Affiliation:
1. Chongqing Medical University
2. Stomatological Hospital of Chongqing Medical University
3. Chulalongkorn University
Abstract
Abstract
Background: To evaluate the techniques used for automatic digitization of cephalograms, highlighting the strengths and weaknesses of each one and review the percentage of success in localising each cephalometric point.、
Methods: Lateral cephalograms were digitized and traced by three calibrated senior orthodontic residents with or without artificial intelligence (AI) assistance. The same radiographs of 43 patients were uploaded to AI-based machine learning program MyOrthoX, Angelalign and Digident. Image J was used to extract x- and y-coordinates for 32 cephalometric points: 11 soft tissue landmarks and 21 hard tissue landmarks. The mean radical errors (MRE) were assessed radical to the threshold of 1.0mm,1.5mm, and 2 mm to compare the successful detection rate (SDR). One-way ANOVA analysis at significance level of P < .05 was used to compare MRE and SDR. The SPSS (IBM-vs. 27.0) and PRISM (GraphPad-vs.8.0.2) software were used for the data analysis.
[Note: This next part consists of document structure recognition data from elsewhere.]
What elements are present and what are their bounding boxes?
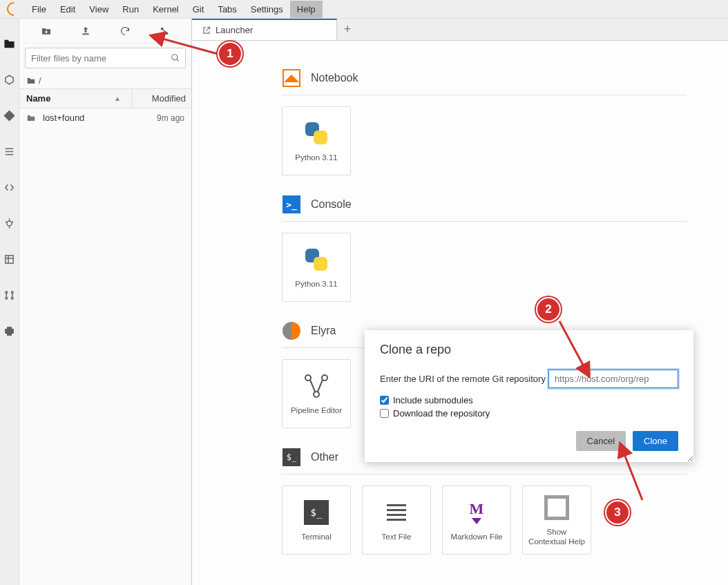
launcher-card-pipeline[interactable]: Pipeline Editor [282,359,351,428]
console-section-icon: >_ [282,195,300,213]
svg-point-16 [6,297,8,299]
download-label: Download the repository [393,408,490,419]
clone-repo-dialog: Clone a repo Enter the URI of the remote… [365,330,693,462]
elyra-section-icon [282,322,300,340]
svg-line-31 [310,380,315,392]
column-name-header[interactable]: Name ▲ [19,89,133,108]
launcher-card-terminal[interactable]: $_Terminal [282,486,351,555]
list-icon[interactable] [1,143,18,160]
activity-bar [0,19,19,585]
card-label: Python 3.11 [295,153,337,163]
code-icon[interactable] [1,179,18,195]
section-title: Elyra [311,325,336,337]
arrow-annotation-1 [155,36,223,62]
folder-icon [26,76,36,86]
menu-tabs[interactable]: Tabs [211,1,243,18]
callout-3-number: 3 [614,506,620,519]
callout-1-number: 1 [227,47,233,61]
component-icon[interactable] [1,287,18,303]
svg-point-28 [305,375,311,381]
launcher-card-python[interactable]: Python 3.11 [282,106,351,175]
new-tab-button[interactable]: + [337,19,358,40]
file-list-header: Name ▲ Modified [19,88,191,108]
menu-file[interactable]: File [25,1,53,18]
svg-point-15 [11,291,13,293]
folder-icon[interactable] [1,35,18,52]
launcher-card-textfile[interactable]: Text File [362,486,431,555]
filter-files-input[interactable] [26,53,166,64]
debug-icon[interactable] [1,215,18,231]
uri-label: Enter the URI of the remote Git reposito… [380,374,546,384]
dialog-title: Clone a repo [380,343,678,357]
download-checkbox[interactable] [380,409,389,418]
folder-icon [26,113,39,123]
python-icon [303,246,330,274]
launcher-section-header: Notebook [282,68,687,95]
section-title: Other [311,451,338,463]
new-folder-icon[interactable] [38,23,55,39]
callout-2-number: 2 [545,303,551,316]
menu-git[interactable]: Git [186,1,211,18]
tab-label: Launcher [215,25,253,35]
terminal-icon: $_ [304,500,329,525]
python-icon [303,119,330,147]
submodules-label: Include submodules [393,395,473,405]
card-label: Show Contextual Help [527,528,586,547]
arrow-annotation-2 [556,318,591,373]
menubar: FileEditViewRunKernelGitTabsSettingsHelp [0,0,728,19]
launcher-card-row: Python 3.11 [282,106,687,175]
pipeline-icon [303,372,330,400]
launcher-section-header: >_Console [282,195,687,222]
clone-button[interactable]: Clone [633,431,678,451]
column-name-label: Name [26,93,50,104]
hexagon-icon[interactable] [1,71,18,88]
arrow-annotation-3 [622,449,656,504]
svg-marker-0 [6,75,13,84]
markdown-icon: M [464,500,489,525]
file-name: lost+found [43,113,157,123]
card-label: Markdown File [451,533,503,542]
tab-bar: Launcher + [192,19,728,41]
help-icon [544,495,569,520]
svg-rect-11 [6,255,13,262]
submodules-checkbox[interactable] [380,396,389,405]
svg-point-1 [8,113,10,114]
svg-rect-22 [82,33,88,35]
launcher-card-python[interactable]: Python 3.11 [282,233,351,302]
menu-edit[interactable]: Edit [53,1,82,18]
svg-point-17 [11,297,13,299]
file-row[interactable]: lost+found9m ago [19,108,191,127]
callout-2: 2 [536,297,561,322]
breadcrumb[interactable]: / [19,73,191,88]
textfile-icon [384,500,409,525]
svg-line-10 [12,221,13,222]
svg-line-36 [559,321,584,366]
git-icon[interactable] [1,107,18,124]
menu-settings[interactable]: Settings [244,1,290,18]
table-icon[interactable] [1,251,18,267]
svg-point-2 [8,117,10,118]
card-label: Pipeline Editor [291,406,342,416]
refresh-icon[interactable] [117,23,133,39]
upload-icon[interactable] [77,23,94,39]
puzzle-icon[interactable] [1,323,18,339]
launcher-card-help[interactable]: Show Contextual Help [522,486,591,555]
file-browser-sidebar: / Name ▲ Modified lost+found9m ago [19,19,192,585]
launcher-card-markdown[interactable]: MMarkdown File [442,486,511,555]
sort-ascending-icon: ▲ [114,95,121,102]
menu-help[interactable]: Help [290,1,323,18]
menu-run[interactable]: Run [115,1,146,18]
breadcrumb-path: / [39,75,41,86]
plus-icon: + [344,22,352,37]
svg-point-6 [7,220,12,225]
svg-line-38 [624,454,642,500]
section-title: Console [311,198,352,211]
menu-view[interactable]: View [82,1,115,18]
card-label: Text File [382,533,412,542]
callout-3: 3 [605,500,630,525]
column-modified-header[interactable]: Modified [133,89,191,108]
callout-1: 1 [218,41,242,66]
menu-kernel[interactable]: Kernel [146,1,186,18]
jupyter-logo-icon [4,0,23,19]
cancel-button[interactable]: Cancel [576,431,626,451]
Results: Experimental results showed that three methods were able to achieve detection rates greater than 85% using the 2 mm precision threshold, which is the acceptable range in clinical practice. The Angelalign group even achieved a detection rate greater than 78.08% using the 1.0 mm threshold. A marked difference of time was found between the AI-assisted group and the manual group due to heterogeneity in the performance of techniques to detect the same landmark.
Conclusions: AI assistance may increase efficiency without compromising accuracy with cephalometric tracings in routine clinical practice and in research settings.